Work request: Before you finish, make sure every line below has been written out exactly.

[Structured page parsing data]

Start of Block

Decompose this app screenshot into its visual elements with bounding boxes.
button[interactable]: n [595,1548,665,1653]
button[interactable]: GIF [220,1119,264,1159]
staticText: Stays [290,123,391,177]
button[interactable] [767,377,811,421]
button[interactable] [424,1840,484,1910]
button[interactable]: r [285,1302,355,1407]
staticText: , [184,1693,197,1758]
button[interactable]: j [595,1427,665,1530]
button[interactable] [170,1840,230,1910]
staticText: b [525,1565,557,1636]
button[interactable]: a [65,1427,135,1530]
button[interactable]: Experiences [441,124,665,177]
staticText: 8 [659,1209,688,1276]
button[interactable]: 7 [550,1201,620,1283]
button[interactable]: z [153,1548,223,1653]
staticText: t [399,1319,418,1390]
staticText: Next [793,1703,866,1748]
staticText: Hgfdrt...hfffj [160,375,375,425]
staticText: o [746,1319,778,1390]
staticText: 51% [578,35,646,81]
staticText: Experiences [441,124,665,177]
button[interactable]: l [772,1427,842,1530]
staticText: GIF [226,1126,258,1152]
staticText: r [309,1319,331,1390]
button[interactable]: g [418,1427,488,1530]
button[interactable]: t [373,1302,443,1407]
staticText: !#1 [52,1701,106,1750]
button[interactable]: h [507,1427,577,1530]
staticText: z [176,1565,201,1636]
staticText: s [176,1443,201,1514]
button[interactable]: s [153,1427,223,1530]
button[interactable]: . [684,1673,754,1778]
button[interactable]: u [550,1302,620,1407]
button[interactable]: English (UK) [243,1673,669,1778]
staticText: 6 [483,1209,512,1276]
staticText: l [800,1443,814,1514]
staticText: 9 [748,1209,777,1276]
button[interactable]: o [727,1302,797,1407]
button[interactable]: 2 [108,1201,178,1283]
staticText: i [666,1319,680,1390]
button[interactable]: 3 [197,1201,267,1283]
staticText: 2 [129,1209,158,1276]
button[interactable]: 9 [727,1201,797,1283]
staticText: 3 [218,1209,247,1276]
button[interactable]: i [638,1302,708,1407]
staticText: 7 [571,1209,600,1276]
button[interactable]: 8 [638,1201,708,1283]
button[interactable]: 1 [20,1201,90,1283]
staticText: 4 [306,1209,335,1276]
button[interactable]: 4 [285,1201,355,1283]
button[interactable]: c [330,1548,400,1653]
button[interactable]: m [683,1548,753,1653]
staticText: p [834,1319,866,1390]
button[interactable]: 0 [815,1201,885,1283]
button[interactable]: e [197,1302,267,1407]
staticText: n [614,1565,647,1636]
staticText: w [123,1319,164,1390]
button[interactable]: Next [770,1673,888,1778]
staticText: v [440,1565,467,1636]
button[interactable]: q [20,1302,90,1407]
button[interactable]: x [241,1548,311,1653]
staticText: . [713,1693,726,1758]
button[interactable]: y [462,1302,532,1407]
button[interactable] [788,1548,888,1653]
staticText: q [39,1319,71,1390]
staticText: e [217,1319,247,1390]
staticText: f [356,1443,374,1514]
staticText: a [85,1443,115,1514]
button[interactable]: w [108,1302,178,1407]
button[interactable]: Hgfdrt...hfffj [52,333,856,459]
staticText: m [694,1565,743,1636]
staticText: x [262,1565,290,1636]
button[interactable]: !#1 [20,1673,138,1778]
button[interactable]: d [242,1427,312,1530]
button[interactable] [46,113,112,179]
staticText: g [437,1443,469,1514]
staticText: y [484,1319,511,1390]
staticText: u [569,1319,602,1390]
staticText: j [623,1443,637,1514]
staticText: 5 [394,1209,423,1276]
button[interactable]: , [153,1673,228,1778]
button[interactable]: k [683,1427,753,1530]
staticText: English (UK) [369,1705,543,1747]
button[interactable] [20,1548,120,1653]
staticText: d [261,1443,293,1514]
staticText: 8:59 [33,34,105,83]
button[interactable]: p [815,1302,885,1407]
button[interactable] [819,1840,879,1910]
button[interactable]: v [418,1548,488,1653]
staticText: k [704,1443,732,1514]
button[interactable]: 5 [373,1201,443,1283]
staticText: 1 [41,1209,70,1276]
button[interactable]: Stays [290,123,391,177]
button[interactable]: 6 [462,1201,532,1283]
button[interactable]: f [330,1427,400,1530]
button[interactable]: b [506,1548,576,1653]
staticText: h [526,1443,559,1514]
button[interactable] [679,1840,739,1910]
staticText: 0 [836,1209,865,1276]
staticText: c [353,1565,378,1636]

End of Block

Written answer:
Decompose this app screenshot into its visual elements with bounding boxes.
button[interactable]: n [595,1548,665,1653]
button[interactable]: GIF [220,1119,264,1159]
staticText: Stays [290,123,391,177]
button[interactable] [767,377,811,421]
button[interactable] [424,1840,484,1910]
button[interactable]: r [285,1302,355,1407]
staticText: , [184,1693,197,1758]
button[interactable]: j [595,1427,665,1530]
button[interactable] [170,1840,230,1910]
staticText: b [525,1565,557,1636]
button[interactable]: a [65,1427,135,1530]
button[interactable]: Experiences [441,124,665,177]
staticText: 8 [659,1209,688,1276]
button[interactable]: 7 [550,1201,620,1283]
button[interactable]: z [153,1548,223,1653]
staticText: t [399,1319,418,1390]
staticText: Next [793,1703,866,1748]
staticText: Hgfdrt...hfffj [160,375,375,425]
staticText: o [746,1319,778,1390]
staticText: 51% [578,35,646,81]
staticText: Experiences [441,124,665,177]
button[interactable]: l [772,1427,842,1530]
staticText: GIF [226,1126,258,1152]
staticText: r [309,1319,331,1390]
button[interactable]: g [418,1427,488,1530]
button[interactable]: t [373,1302,443,1407]
staticText: !#1 [52,1701,106,1750]
button[interactable]: h [507,1427,577,1530]
staticText: z [176,1565,201,1636]
staticText: s [176,1443,201,1514]
button[interactable]: s [153,1427,223,1530]
button[interactable]: . [684,1673,754,1778]
button[interactable]: u [550,1302,620,1407]
button[interactable]: English (UK) [243,1673,669,1778]
staticText: 6 [483,1209,512,1276]
staticText: l [800,1443,814,1514]
staticText: 9 [748,1209,777,1276]
button[interactable]: o [727,1302,797,1407]
button[interactable]: 2 [108,1201,178,1283]
staticText: i [666,1319,680,1390]
button[interactable]: 3 [197,1201,267,1283]
staticText: 2 [129,1209,158,1276]
button[interactable]: 9 [727,1201,797,1283]
staticText: 3 [218,1209,247,1276]
button[interactable]: i [638,1302,708,1407]
staticText: 7 [571,1209,600,1276]
button[interactable]: 8 [638,1201,708,1283]
button[interactable]: 1 [20,1201,90,1283]
staticText: 4 [306,1209,335,1276]
button[interactable]: 4 [285,1201,355,1283]
button[interactable]: c [330,1548,400,1653]
button[interactable]: m [683,1548,753,1653]
staticText: p [834,1319,866,1390]
button[interactable]: 0 [815,1201,885,1283]
button[interactable]: e [197,1302,267,1407]
staticText: n [614,1565,647,1636]
staticText: w [123,1319,164,1390]
button[interactable]: Next [770,1673,888,1778]
staticText: v [440,1565,467,1636]
button[interactable]: q [20,1302,90,1407]
button[interactable]: x [241,1548,311,1653]
staticText: . [713,1693,726,1758]
button[interactable]: y [462,1302,532,1407]
button[interactable] [788,1548,888,1653]
staticText: q [39,1319,71,1390]
staticText: e [217,1319,247,1390]
staticText: f [356,1443,374,1514]
staticText: a [85,1443,115,1514]
button[interactable]: w [108,1302,178,1407]
button[interactable]: Hgfdrt...hfffj [52,333,856,459]
staticText: m [694,1565,743,1636]
staticText: x [262,1565,290,1636]
button[interactable]: !#1 [20,1673,138,1778]
button[interactable]: d [242,1427,312,1530]
button[interactable] [46,113,112,179]
staticText: g [437,1443,469,1514]
staticText: y [484,1319,511,1390]
staticText: u [569,1319,602,1390]
staticText: j [623,1443,637,1514]
staticText: 5 [394,1209,423,1276]
button[interactable]: , [153,1673,228,1778]
button[interactable]: k [683,1427,753,1530]
staticText: English (UK) [369,1705,543,1747]
button[interactable] [20,1548,120,1653]
staticText: d [261,1443,293,1514]
staticText: 8:59 [33,34,105,83]
button[interactable]: p [815,1302,885,1407]
button[interactable] [819,1840,879,1910]
button[interactable]: v [418,1548,488,1653]
staticText: k [704,1443,732,1514]
button[interactable]: 5 [373,1201,443,1283]
staticText: 1 [41,1209,70,1276]
button[interactable]: Stays [290,123,391,177]
button[interactable]: 6 [462,1201,532,1283]
button[interactable]: f [330,1427,400,1530]
button[interactable]: b [506,1548,576,1653]
staticText: h [526,1443,559,1514]
button[interactable] [679,1840,739,1910]
staticText: 0 [836,1209,865,1276]
staticText: c [353,1565,378,1636]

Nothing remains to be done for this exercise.